As part of the conclusions of the study the researcher established that dogs have a direct contact with another exotic species, minks. The latter, as they move both on land and water, can transfer distemper to the huillin, a native species of the river otter, which could be severely affected by the disease. "Another important finding is that dogs don't move easily through the rainforest, since it has an extremely dense vegetation. Instead, they use different paths and roads in the Reserve. Such paths and roads were formerly used by forestry operations and are currently abandoned”, Sepulveda said.
"To reduce the risk of distemper among the local wildlife, one option was to directly vaccinate " those species at risk, for example, the Darwin Fox, but we decided to carry out such vaccination on a massive scale in rural dogs that live in the areas next to the Valdivian Costal Reserve and the Alerce Costero National Park. It is dogs that are the source of the problem, but they are also the most feasible option than to capture and vaccinate foxes or other native fauna", Sepulveda said.
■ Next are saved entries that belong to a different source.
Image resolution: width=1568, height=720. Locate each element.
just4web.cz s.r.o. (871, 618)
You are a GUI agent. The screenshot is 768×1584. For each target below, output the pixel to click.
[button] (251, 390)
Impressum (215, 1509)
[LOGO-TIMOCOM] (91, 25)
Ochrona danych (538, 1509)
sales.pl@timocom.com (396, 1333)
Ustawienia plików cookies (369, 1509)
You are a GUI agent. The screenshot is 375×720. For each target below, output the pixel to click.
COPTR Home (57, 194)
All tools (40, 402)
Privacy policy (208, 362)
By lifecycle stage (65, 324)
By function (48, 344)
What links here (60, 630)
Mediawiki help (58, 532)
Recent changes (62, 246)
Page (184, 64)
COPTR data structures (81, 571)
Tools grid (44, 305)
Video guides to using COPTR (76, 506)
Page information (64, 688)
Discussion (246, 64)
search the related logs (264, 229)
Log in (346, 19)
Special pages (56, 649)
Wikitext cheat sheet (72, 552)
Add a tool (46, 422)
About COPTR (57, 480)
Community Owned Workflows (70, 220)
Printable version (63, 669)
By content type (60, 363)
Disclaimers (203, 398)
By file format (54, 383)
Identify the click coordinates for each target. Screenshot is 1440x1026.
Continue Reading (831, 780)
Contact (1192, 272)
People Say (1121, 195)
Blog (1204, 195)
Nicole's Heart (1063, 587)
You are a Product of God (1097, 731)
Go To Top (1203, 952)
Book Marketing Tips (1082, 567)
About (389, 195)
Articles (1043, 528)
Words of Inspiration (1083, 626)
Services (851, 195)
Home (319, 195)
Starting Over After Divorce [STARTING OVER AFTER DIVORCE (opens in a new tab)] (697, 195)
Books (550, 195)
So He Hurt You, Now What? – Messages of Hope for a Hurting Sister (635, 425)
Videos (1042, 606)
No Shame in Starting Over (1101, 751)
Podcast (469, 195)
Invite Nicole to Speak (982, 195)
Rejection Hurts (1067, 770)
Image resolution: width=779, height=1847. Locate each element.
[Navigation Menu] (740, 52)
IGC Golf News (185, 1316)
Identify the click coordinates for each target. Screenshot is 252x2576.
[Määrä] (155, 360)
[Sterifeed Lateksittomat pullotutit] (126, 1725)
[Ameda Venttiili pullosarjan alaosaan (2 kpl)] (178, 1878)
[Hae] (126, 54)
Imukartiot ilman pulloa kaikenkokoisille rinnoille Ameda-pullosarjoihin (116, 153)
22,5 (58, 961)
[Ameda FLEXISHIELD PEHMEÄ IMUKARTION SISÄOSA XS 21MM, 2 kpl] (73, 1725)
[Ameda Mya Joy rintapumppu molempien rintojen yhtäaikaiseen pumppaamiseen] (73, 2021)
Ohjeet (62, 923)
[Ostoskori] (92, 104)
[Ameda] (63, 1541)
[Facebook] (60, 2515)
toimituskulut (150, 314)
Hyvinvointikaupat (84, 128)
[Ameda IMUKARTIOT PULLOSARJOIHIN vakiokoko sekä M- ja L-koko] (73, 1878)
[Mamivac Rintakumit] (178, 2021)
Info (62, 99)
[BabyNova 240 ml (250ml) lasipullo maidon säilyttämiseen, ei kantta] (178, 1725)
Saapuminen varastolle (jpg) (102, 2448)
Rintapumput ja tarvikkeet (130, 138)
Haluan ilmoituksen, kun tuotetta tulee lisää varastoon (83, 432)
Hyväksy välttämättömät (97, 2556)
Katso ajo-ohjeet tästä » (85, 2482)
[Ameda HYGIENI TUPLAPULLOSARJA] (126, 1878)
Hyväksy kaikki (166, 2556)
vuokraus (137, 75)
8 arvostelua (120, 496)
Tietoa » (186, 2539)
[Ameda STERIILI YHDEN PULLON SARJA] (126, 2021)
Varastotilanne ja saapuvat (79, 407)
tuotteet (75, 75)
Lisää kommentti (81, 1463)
In relation to minimizing the presence of dogs within the protected area, one of the options that The Nature Conservancy will begin to work on is closing abandoned roads through natural restoration with native vegetation, which will decrease the movement of dogs in the native forest.
Alfredo Almonacid, Manager of the VCR, said that “scientific research on issues such as this one is of utmost importance to TNC. Its results permit us to improve our knowledge of the relationships and interactions between human activities and wildlife and, at the same time, it helps us to have reliable information that will permit us to implement effective control measures, for example the deactivation of abandoned tracks and roads, but still permitting the movement of dogs in the area. At the same time, we must also reaffirm the importance of responsible pet ownership so that their interactions with native wildlife have the lowest possible impact on the fauna, mainly where the most endangered species are concerned".
Almonacid said that TNC valued the work carried out recently in conjunction with the community because "using these finding we can build better contents for environmental education and health programs for pets by mutual agreement with our neighbors".